● WHAT YOU NEED TO DO: Look through the listing below, and wherever a line has the string "that", copy it.

● SOURCE INFORMATION:
=-=-=-=-=

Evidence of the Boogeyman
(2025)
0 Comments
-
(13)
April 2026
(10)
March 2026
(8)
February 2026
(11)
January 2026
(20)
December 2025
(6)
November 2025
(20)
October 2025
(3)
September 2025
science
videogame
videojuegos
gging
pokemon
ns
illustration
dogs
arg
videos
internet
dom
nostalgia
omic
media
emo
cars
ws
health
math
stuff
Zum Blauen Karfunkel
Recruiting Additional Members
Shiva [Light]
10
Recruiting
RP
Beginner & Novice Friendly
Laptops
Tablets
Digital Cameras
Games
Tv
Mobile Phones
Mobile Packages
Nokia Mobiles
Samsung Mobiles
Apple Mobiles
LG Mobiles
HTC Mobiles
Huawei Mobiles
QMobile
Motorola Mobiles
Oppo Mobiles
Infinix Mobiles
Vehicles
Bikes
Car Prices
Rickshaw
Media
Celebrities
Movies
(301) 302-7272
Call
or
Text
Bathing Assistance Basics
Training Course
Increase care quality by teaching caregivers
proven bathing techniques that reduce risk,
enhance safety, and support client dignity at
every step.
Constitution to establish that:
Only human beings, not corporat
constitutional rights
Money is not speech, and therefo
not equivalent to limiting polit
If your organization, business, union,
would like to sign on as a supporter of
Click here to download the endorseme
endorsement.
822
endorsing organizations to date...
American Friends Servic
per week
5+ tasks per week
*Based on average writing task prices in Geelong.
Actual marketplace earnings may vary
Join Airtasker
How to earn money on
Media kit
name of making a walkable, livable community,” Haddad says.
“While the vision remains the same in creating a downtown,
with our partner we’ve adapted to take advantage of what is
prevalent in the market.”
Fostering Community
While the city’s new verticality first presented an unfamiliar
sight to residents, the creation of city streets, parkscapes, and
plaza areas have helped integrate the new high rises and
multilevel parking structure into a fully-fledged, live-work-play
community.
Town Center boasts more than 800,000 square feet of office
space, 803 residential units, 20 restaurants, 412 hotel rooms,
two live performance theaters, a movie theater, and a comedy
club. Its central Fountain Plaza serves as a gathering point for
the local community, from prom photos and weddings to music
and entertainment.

=-=-=-=-=

● RESULT:
proven bathing techniques that reduce risk,
Constitution to establish that:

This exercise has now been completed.